FYI: Reaching the maximum limit for 401(k) contributions (which is $19,000 in 2019 and an additional $6,000 for those 50 and older) is not an easy feat, and only a fraction of investors actually accomplish it. Only 13% of participants maxed out their 401(k) in 2017 (when the limit was $18,000), according to a 2018 Vanguard report about its investors. What’s more, these investors had higher incomes, were older and had longer tenure at their employers. Comparatively, 9.1% of workers whose 401(k) plans are managed by Fidelity Investments reached the cap, up slightly from 9% at the end of 2017 and 8.1% at the end of 2013. Boomers were most likely to max out their 401(k) plans, followed by Generation X, and lastly millennials.
Regards,
Ted
https://www.marketwatch.com/story/maxing-out-a-401k-is-surprisingly-rare-but-may-be-easier-than-you-think-2019-03-05/print
Comments
BUT still not happy about all the tax have to pay extras from div bonds income - think 15% cap gain from all div incomes
my next goals maybe getting DEFINED BENEFITS once find out more info about these programs
Like Investor, we maxed out whatever was available to us.
When the median household income is around $60k, how can you expect a high % of people maxing out 401(k)s? $18k would be 30% going to retirement savings - just not going to happen.
Couple thoughts: The IRS allows a generous catch-up provision during a worker’s later years if they failed to max out in early years. I learned of it accidentally through an “overheard” conversation at work. It proved a great way to make up for my lackluster contributions earlier. Folks nearing retirement (age 50+) should look into it. Think it depends on your employer’s willingness to allow it. https://www.kiplinger.com/article/retirement/T047-C001-S001-the-rules-for-making-ira-401-k-catch-up-contributi.html
Second thought: It’s hard to tell exactly what % of one’s disposable income maxing out would take. Remember the tax deferral one receives when contributing at work. When I was working, a buck contributed was costing something like 75 cents out of pocket - give or take.

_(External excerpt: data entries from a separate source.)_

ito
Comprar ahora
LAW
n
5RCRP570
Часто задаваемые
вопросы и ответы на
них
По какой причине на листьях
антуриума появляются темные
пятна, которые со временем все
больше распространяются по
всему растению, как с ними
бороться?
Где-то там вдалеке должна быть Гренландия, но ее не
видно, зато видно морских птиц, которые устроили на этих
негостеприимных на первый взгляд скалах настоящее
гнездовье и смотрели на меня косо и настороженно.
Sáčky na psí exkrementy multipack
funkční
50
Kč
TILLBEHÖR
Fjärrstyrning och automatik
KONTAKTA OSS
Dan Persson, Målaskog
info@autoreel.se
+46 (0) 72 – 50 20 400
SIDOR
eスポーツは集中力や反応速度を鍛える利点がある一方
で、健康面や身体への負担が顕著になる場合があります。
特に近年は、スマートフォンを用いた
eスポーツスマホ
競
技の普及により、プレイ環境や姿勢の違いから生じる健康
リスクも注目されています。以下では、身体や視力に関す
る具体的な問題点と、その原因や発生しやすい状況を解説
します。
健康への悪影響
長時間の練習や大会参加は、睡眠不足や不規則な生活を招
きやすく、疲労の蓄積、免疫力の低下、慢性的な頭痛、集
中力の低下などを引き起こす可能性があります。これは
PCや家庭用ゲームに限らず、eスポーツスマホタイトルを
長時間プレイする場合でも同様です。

On the other hand, if you include all the other taxes we pay in addition to income tax (sales tax, car & boat licensing fees, property tax, phone tax, gas tax, tax on alcoholic beverages & tobacco, social security tax, etc) than your disposable income is really much lower than first appears. That would make maxing out a really onerous option for lower wage workers. Heck, it could easily take 30% or even 40% of their disposable income.

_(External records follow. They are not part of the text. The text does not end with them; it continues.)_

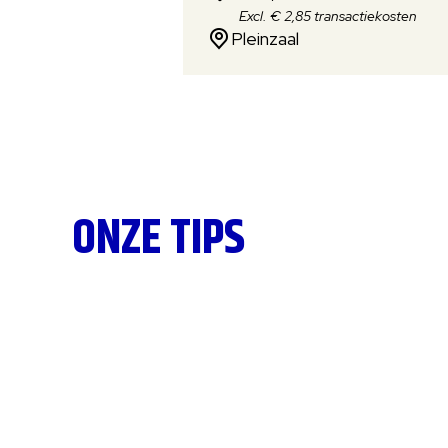
Excl. € 2,85 transactiekosten
Pleinzaal
ONZE TIPS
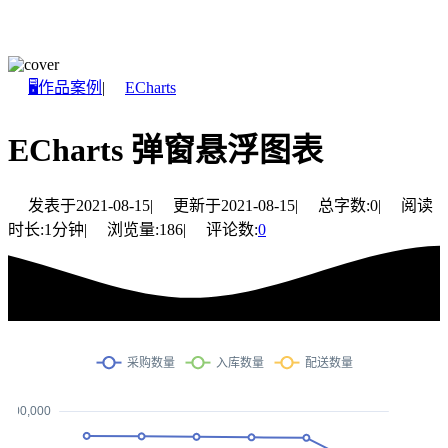
🖥️作品案例
|
ECharts
ECharts 弹窗悬浮图表
发表于
2021-08-15
|
更新于
2021-08-15
|
总字数:
0
|
阅读
时长:
1分钟
|
浏览量:
186
|
评论数:
0
采购数量
入库数量
配送数量
300,000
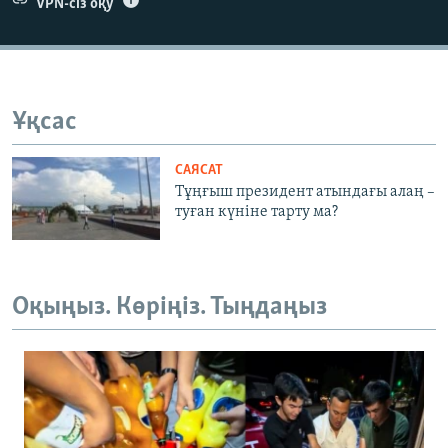
VPN-сіз оқу
Ұқсас
САЯСАТ
Тұңғыш президент атындағы алаң –
туған күніне тарту ма?
Оқыңыз. Көріңіз. Тыңдаңыз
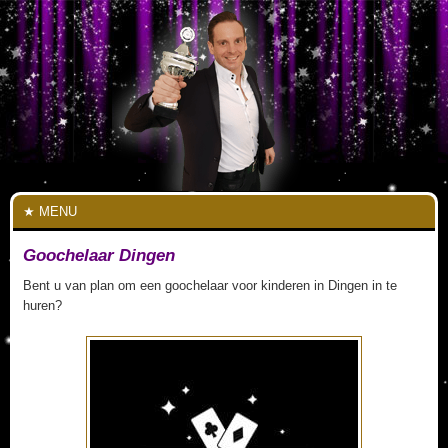
MENU
Goochelaar Dingen
Bent u van plan om een goochelaar voor kinderen in Dingen in te
huren?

(In contrast, the "regular" contributions by highly compensated employees may be limited by law if they contribute way more than mere peons. This is to keep the plan fair. But the catch up amount is unconditional; employer cannot reduce it.)
FYI, here's a description of the nondiscrimination rules for high wage earners. It's complicated.
https://www.goodfinancialcents.com/401k-limits-for-highly-compensated-employees/
This of course does not take into account cost of living expenses of the locality. Some while $120k is a lot of money in some places, in some high cost cities it does not leave a lot of disposable income. This limit especially hits people working in smaller companies in these localities.
A married couple making 90k would probably find themselves in a similar situation where maxing a 401k may not be the best option even if the money could be spared.